## PROBLEM TO SOLVE
Write out every line exactly, from the start of the records below to the line with "בשכונות היסטוריות, ולכן מתאימים למטיילים במצב", and stop there. Don't write out the pictures.

## EXERCISE MATERIALS

|---|

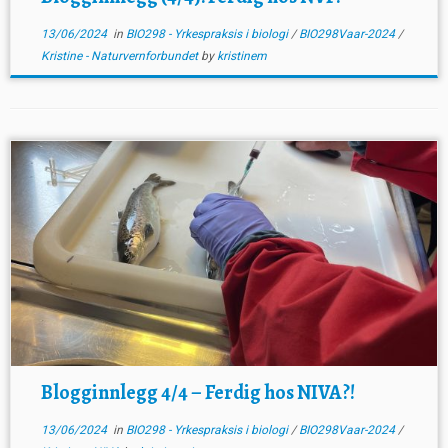
13/06/2024
in
BIO298 - Yrkespraksis i biologi
/
BIO298Vaar-2024
/
Kristine - Naturvernforbundet
by
kristinem
Blogginnlegg 4/4 – Ferdig hos NIVA?!
13/06/2024
in
BIO298 - Yrkespraksis i biologi
/
BIO298Vaar-2024
/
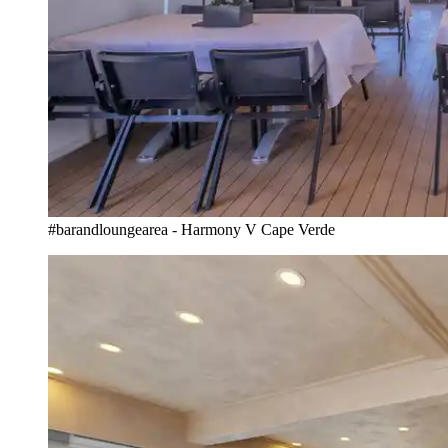
#barandloungearea - Harmony V Cape Verde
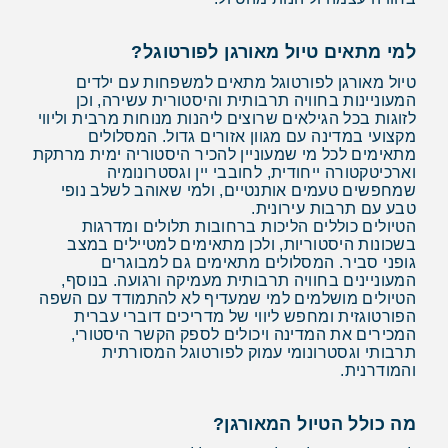
למי מתאים טיול מאורגן לפורטוגל?
טיול מאורגן לפורטוגל מתאים למשפחות עם ילדים
המעוניינות בחוויה תרבותית והיסטורית עשירה, וכן
לזוגות בכל הגילאים שרוצים ליהנות מנוחות מרבית וליווי
מקצועי במדינה עם מגוון אזורים גדול. המסלולים
מתאימים לכל מי שמעוניין להכיר היסטוריה ימית מרתקת
וארכיטקטורה ייחודית, לחובבי יין וגסטרונומיה
שמחפשים טעמים אותנטיים, ולמי שאוהב לשלב נופי
טבע עם תרבות עירונית.
הטיולים כוללים הליכות ברחובות תלולים ומדרגות
בשכונות היסטוריות, ולכן מתאימים למטיילים במצב
גופני סביר. המסלולים מתאימים גם למבוגרים
המעוניינים בחוויה תרבותית מעמיקה ורגועה. בנוסף,
הטיולים מושלמים למי שמעדיף לא להתמודד עם השפה
הפורטוגזית ומחפש ליווי של מדריכים דוברי עברית
המכירים את המדינה ויכולים לספק הקשר היסטורי,
תרבותי וגסטרונומי עמוק לפורטוגל המסורתית
והמודרנית.
מה כולל הטיול המאורגן?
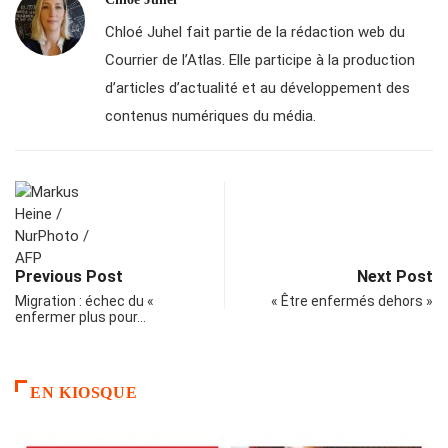
Chloé Juhel fait partie de la rédaction web du
Courrier de l’Atlas. Elle participe à la production
d’articles d’actualité et au développement des
contenus numériques du média.
Previous Post
Next Post
Migration : échec du «
« Être enfermés dehors »
enfermer plus pour…
EN KIOSQUE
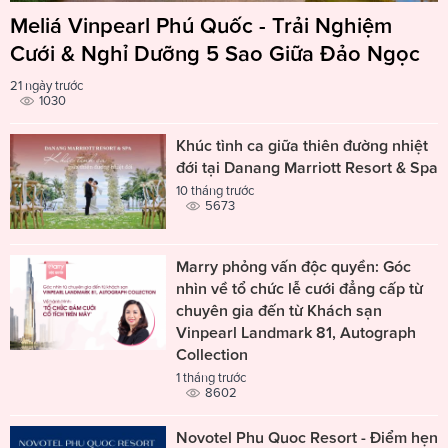
Meliá Vinpearl Phú Quốc - Trải Nghiệm
Cưới & Nghỉ Dưỡng 5 Sao Giữa Đảo Ngọc
21 ngày trước
1030
Khúc tình ca giữa thiên đường nhiệt
đới tại Danang Marriott Resort & Spa
10 tháng trước
5673
Marry phỏng vấn độc quyền: Góc
nhìn về tổ chức lễ cưới đẳng cấp từ
chuyên gia đến từ Khách sạn
Vinpearl Landmark 81, Autograph
Collection
1 tháng trước
8602
Novotel Phu Quoc Resort - Điểm hẹn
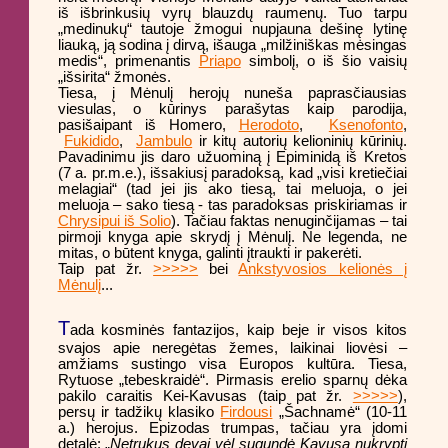
iš išbrinkusių vyrų blauzdų raumenų. Tuo tarpu
„medinukų“ tautoje žmogui nupjauna dešinę lytinę
liauką, ją sodina į dirvą, išauga „milžiniškas mėsingas
medis“, primenantis
Priapo
simbolį, o iš šio vaisių
„išsirita“ žmonės.
Tiesa, į Mėnulį herojų nuneša paprasčiausias
viesulas, o kūrinys parašytas kaip parodija,
pasišaipant iš Homero,
Herodoto
,
Ksenofonto
,
Fukidido
,
Jambulo
ir kitų autorių kelioninių kūrinių.
Pavadinimu jis daro užuominą į Epiminidą iš Kretos
(7 a. pr.m.e.), išsakiusį paradoksą, kad „visi kretiečiai
melagiai“ (tad jei jis ako tiesą, tai meluoja, o jei
meluoja – sako tiesą - tas paradoksas priskiriamas ir
Chrysipui iš Solio
). Tačiau faktas nenuginčijamas – tai
pirmoji knyga apie skrydį į Mėnulį. Ne legenda, ne
mitas, o būtent knyga, galinti įtraukti ir pakerėti.
Taip pat žr.
>>>>>
bei
Ankstyvosios kelionės į
Mėnulį
...
T
ada kosminės fantazijos, kaip beje ir visos kitos
svajos apie neregėtas žemes, laikinai liovėsi –
amžiams sustingo visa Europos kultūra. Tiesa,
Rytuose „tebeskraidė“. Pirmasis erelio sparnų dėka
pakilo caraitis Kei-Kavusas (taip pat žr.
>>>>>
),
persų ir tadžikų klasiko
Firdousi
„Šachnamė“ (10-11
a.) herojus. Epizodas trumpas, tačiau yra įdomi
detalė: „
Netrukus devai vėl sugundė Kavusą nukrypti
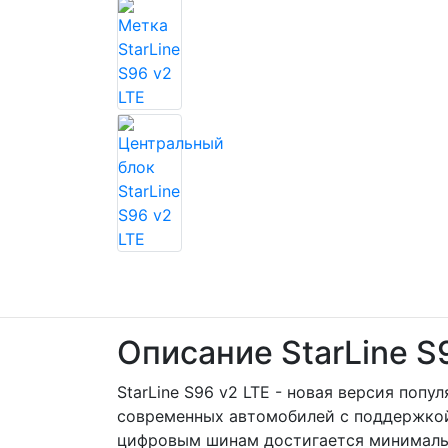
Описание StarLine S
StarLine S96 v2 LTE - новая версия поп
современных автомобилей с поддержкой
цифровым шинам достигается минимальн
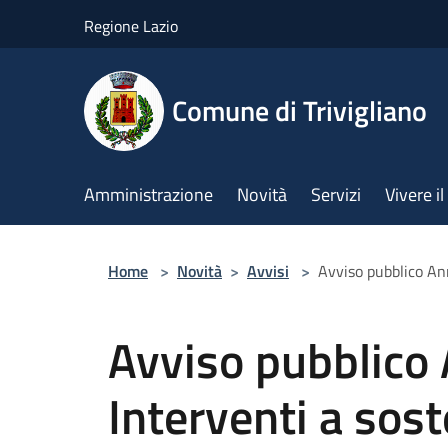
Salta al contenuto principale
Regione Lazio
Comune di Trivigliano
Amministrazione
Novità
Servizi
Vivere 
Home
>
Novità
>
Avvisi
>
Avviso pubblico Ann
Avviso pubblico
Interventi a sost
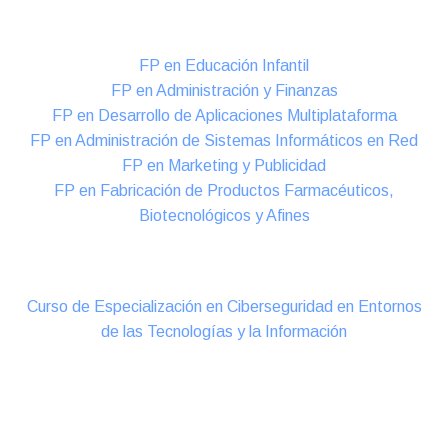
Formación DUAL Intensiva
FP en Educación Infantil
FP en Administración y Finanzas
FP en Desarrollo de Aplicaciones Multiplataforma
FP en Administración de Sistemas Informáticos en Red
FP en Marketing y Publicidad
FP en Fabricación de Productos Farmacéuticos,
Biotecnológicos y Afines
Cursos Oficiales de Especialización
Curso de Especialización en Ciberseguridad en Entornos
de las Tecnologías y la Información
Online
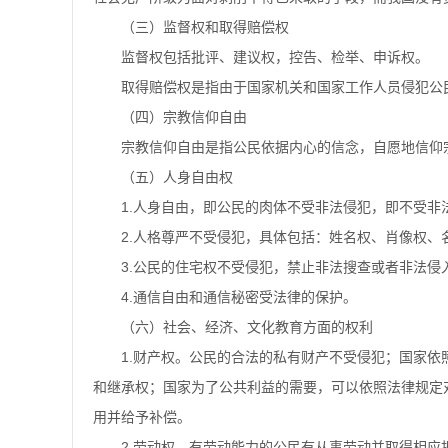
（三）监督权和取得赔偿权
监督权包括批评、建议权，控告、检举、申诉权。
取得赔偿权是指由于国家机关和国家工作人员侵犯公
（四）宗教信仰自由
宗教信仰自由是指公民依据内心的信念，自愿地信仰
（五）人身自由权
1.人身自由，即公民的肉体不受非法侵犯，即不受非
2.人格尊严不受侵犯，具体包括：姓名权、肖像权、
3.公民的住宅权不受侵犯，禁止非法搜查或者非法侵
4.通信自由和通信秘密受法律的保护。
（六）社会、经济、文化教育方面的权利
1.财产权。公民的合法的私有财产不受侵犯；国家依
和继承权；国家为了公共利益的需要，可以依照法律规定
用并给予补偿。
2.劳动权。有劳动能力的公民有从事劳动并取得相应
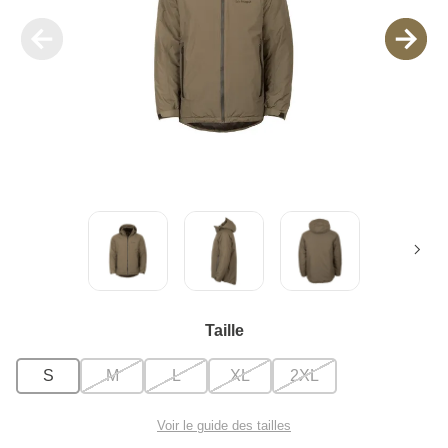
Taille
S
M
L
XL
2XL
Voir le guide des tailles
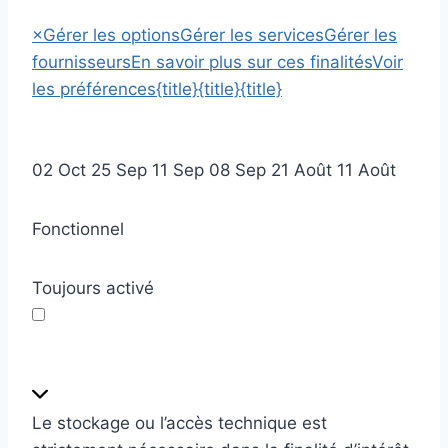
×
Gérer les options
Gérer les services
Gérer les
fournisseurs
En savoir plus sur ces finalités
Voir
les préférences
{title}
{title}
{title}
02
Oct
25
Sep
11
Sep
08
Sep
21
Août
11
Août
Fonctionnel
Toujours activé
F
o
n
Le stockage ou l’accès technique est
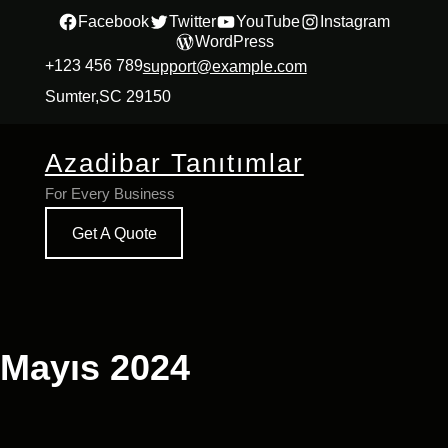
İçeriğe
Facebook
Twitter
YouTube
Instagram
WordPress
geç
+123 456 789
support@example.com
Sumter,SC 29150
Azadibar Tanıtımlar
For Every Business
Get A Quote
Mayıs 2024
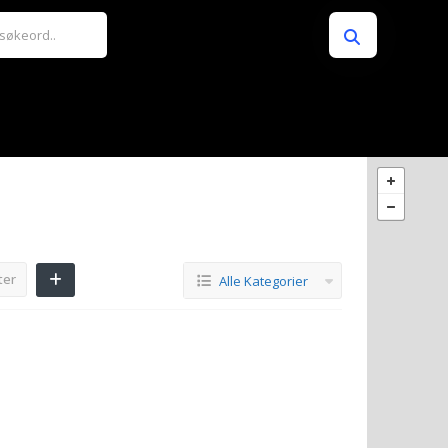
ter
Alle Kategorier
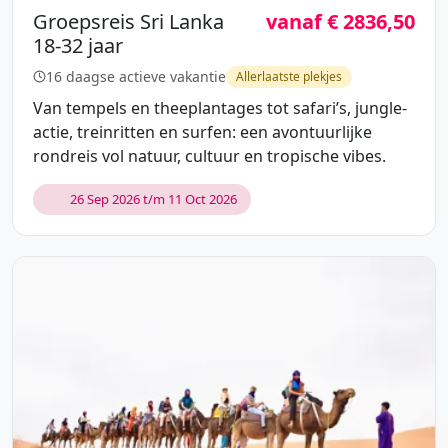
Groepsreis Sri Lanka
vanaf € 2836,50
18-32 jaar
16 daagse actieve vakantie
Allerlaatste plekjes
Van tempels en theeplantages tot safari’s, jungle-
actie, treinritten en surfen: een avontuurlijke
rondreis vol natuur, cultuur en tropische vibes.
26 Sep 2026 t/m 11 Oct 2026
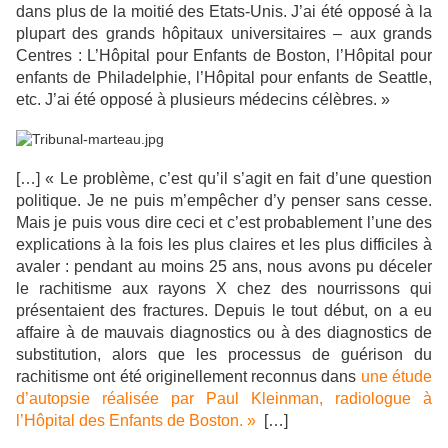
dans plus de la moitié des Etats-Unis. J’ai été opposé à la
plupart des grands hôpitaux universitaires – aux grands
Centres : L’Hôpital pour Enfants de Boston, l’Hôpital pour
enfants de Philadelphie, l’Hôpital pour enfants de Seattle,
etc. J’ai été opposé à plusieurs médecins célèbres. »
[…] « Le problème, c’est qu’il s’agit en fait d’une question
politique. Je ne puis m’empêcher d’y penser sans cesse.
Mais je puis vous dire ceci et c’est probablement l’une des
explications à la fois les plus claires et les plus difficiles à
avaler : pendant au moins 25 ans, nous avons pu déceler
le rachitisme aux rayons X chez des nourrissons qui
présentaient des fractures. Depuis le tout début, on a eu
affaire à de mauvais diagnostics ou à des diagnostics de
substitution, alors que les processus de guérison du
rachitisme ont été originellement reconnus dans
une étude
d’autopsie réalisée par Paul Kleinman, radiologue à
l’Hôpital des Enfants de Boston. »
[…]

|---|

## EXERCISE ANSWER
13/06/2024
in
BIO298 - Yrkespraksis i biologi
/
BIO298Vaar-2024
/
Kristine - Naturvernforbundet
by
kristinem
Blogginnlegg 4/4 – Ferdig hos NIVA?!
13/06/2024
in
BIO298 - Yrkespraksis i biologi
/
BIO298Vaar-2024
/
#barandloungearea - Harmony V Cape Verde
למי מתאים טיול מאורגן לפורטוגל?
טיול מאורגן לפורטוגל מתאים למשפחות עם ילדים
המעוניינות בחוויה תרבותית והיסטורית עשירה, וכן
לזוגות בכל הגילאים שרוצים ליהנות מנוחות מרבית וליווי
מקצועי במדינה עם מגוון אזורים גדול. המסלולים
מתאימים לכל מי שמעוניין להכיר היסטוריה ימית מרתקת
וארכיטקטורה ייחודית, לחובבי יין וגסטרונומיה
שמחפשים טעמים אותנטיים, ולמי שאוהב לשלב נופי
טבע עם תרבות עירונית.
הטיולים כוללים הליכות ברחובות תלולים ומדרגות
בשכונות היסטוריות, ולכן מתאימים למטיילים במצב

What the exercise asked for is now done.